How can I find out which nodemanagers are unhealthy and which nodemangers are lost?

classic Classic list List threaded Threaded
5 messages Options
Reply | Threaded
Open this post in threaded view
|

How can I find out which nodemanagers are unhealthy and which nodemangers are lost?

Huang Meilong

Hi,


I'm building a system to monitor my hadoop cluster, I can get metrics about the cluster via hadoop metrics(https://hadoop.apache.org/docs/r2.7.2/hadoop-project-dist/hadoop-common/Metrics.html?spm=5176.2020520111.111.1.278ad103oLtdlm#NodeManagerMetrics):


ClusterMetrics

ClusterMetrics shows the metrics of the YARN cluster from the ResourceManager’s perspective.

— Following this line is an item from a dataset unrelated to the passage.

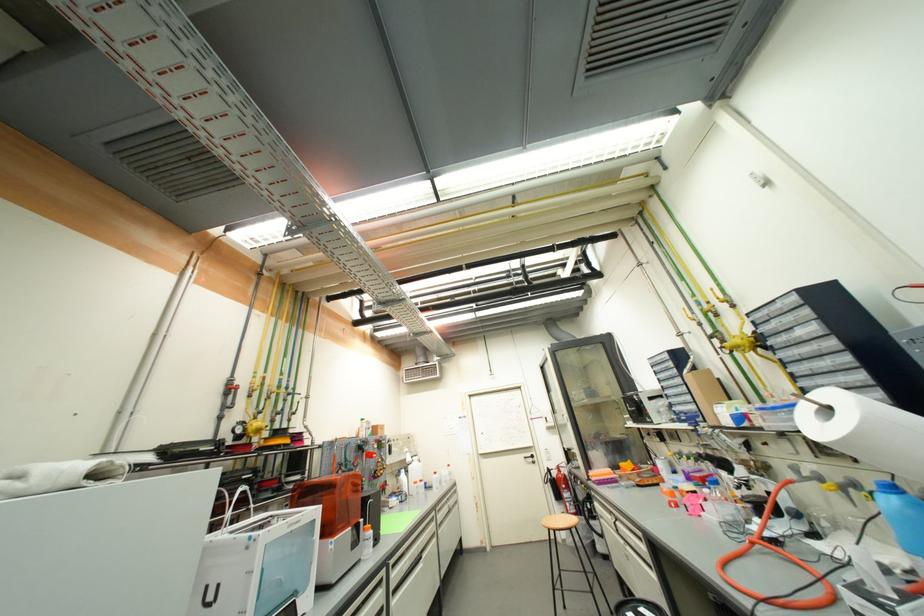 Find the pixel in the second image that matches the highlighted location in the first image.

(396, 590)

Each metrics record contains Hostname tag as additional information along with metrics.

Name Description
NumActiveNMs Current number of active NodeManagers
NumDecommissionedNMs Current number of decommissioned NodeManagers
NumLostNMs Current number of lost NodeManagers for not sending heartbeats
NumUnhealthyNMs Current number of unhealthy NodeManagers
NumRebootedNMs Current number of rebooted NodeManagers


How can I find out which nodemangers are unhealthy and which are lost? Better if  it could be achieved by calling jmx rest api or hadoop command. 

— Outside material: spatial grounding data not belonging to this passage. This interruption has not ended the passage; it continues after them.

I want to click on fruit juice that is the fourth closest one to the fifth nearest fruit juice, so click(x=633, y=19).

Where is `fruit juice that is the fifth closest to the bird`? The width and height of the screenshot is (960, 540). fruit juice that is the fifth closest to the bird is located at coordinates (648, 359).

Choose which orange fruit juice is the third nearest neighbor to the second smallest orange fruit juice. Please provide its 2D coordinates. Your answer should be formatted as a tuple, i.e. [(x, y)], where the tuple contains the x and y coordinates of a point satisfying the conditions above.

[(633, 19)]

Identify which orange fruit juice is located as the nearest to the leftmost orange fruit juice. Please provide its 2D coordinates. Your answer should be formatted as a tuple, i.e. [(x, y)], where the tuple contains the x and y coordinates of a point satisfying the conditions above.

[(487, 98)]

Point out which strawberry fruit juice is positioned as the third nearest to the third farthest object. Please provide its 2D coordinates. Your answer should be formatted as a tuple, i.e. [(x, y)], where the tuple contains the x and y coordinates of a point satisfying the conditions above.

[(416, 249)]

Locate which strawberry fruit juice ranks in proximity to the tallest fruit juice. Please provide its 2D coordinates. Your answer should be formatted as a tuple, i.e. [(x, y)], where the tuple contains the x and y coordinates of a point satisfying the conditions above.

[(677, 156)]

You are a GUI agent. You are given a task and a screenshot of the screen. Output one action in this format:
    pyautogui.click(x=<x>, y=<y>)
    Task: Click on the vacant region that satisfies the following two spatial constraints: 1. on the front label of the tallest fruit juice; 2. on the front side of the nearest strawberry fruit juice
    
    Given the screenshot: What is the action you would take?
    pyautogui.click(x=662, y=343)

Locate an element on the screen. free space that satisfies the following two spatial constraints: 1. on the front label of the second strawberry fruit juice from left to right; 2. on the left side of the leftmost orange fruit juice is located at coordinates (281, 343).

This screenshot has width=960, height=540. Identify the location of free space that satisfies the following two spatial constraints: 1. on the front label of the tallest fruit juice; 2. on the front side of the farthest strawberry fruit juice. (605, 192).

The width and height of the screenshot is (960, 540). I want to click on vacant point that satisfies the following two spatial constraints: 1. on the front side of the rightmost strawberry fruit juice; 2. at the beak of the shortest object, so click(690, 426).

Any suggestions are appreciated, thank you.



HUANG




Reply | Threaded
Open this post in threaded view
|

Re: How can I find out which nodemanagers are unhealthy and which nodemangers are lost?

Harsh J-3
The JMX servlet query for 'RMNMInfo' done via
/jmx?qry=Hadoop:service=ResourceManager,name=RMNMInfo returns a
LiveNodeManagers bean whose value is a JSON-parseable string of all
currently-tracked NodeManagers and their actual states (UNHEALTHY,
RUNNING, etc.).

You can also use the 'yarn node -list' command to retrieve similar
information from a CLI.
On Mon, Oct 15, 2018 at 8:48 AM Huang Meilong <[hidden email]> wrote:

>
> Hi,
>
>
> I'm building a system to monitor my hadoop cluster, I can get metrics about the cluster via hadoop metrics(https://hadoop.apache.org/docs/r2.7.2/hadoop-project-dist/hadoop-common/Metrics.html?spm=5176.2020520111.111.1.278ad103oLtdlm#NodeManagerMetrics):
>
>
> ClusterMetrics
>
> ClusterMetrics shows the metrics of the YARN cluster from the ResourceManager’s perspective. Each metrics record contains Hostname tag as additional information along with metrics.
>
> Name Description
> NumActiveNMs Current number of active NodeManagers
> NumDecommissionedNMs Current number of decommissioned NodeManagers
> NumLostNMs Current number of lost NodeManagers for not sending heartbeats
> NumUnhealthyNMs Current number of unhealthy NodeManagers
> NumRebootedNMs Current number of rebooted NodeManagers
>
>
> How can I find out which nodemangers are unhealthy and which are lost? Better if  it could be achieved by calling jmx rest api or hadoop command.
>
>
> Any suggestions are appreciated, thank you.
>
>
>
> HUANG
>
>
>
>


--
Harsh J

---------------------------------------------------------------------
To unsubscribe, e-mail: [hidden email]
For additional commands, e-mail: [hidden email]

Reply | Threaded
Open this post in threaded view
|

答复: How can I find out which nodemanagers are unhealthy and which nodemangers are lost?

Huang Meilong

Thank you Harsh,


What are the possible values for the state in LiveNodeManagers bean? Will LOST, ACTIV, REBOOTED and DECOMMISSIONED show up in the state filed?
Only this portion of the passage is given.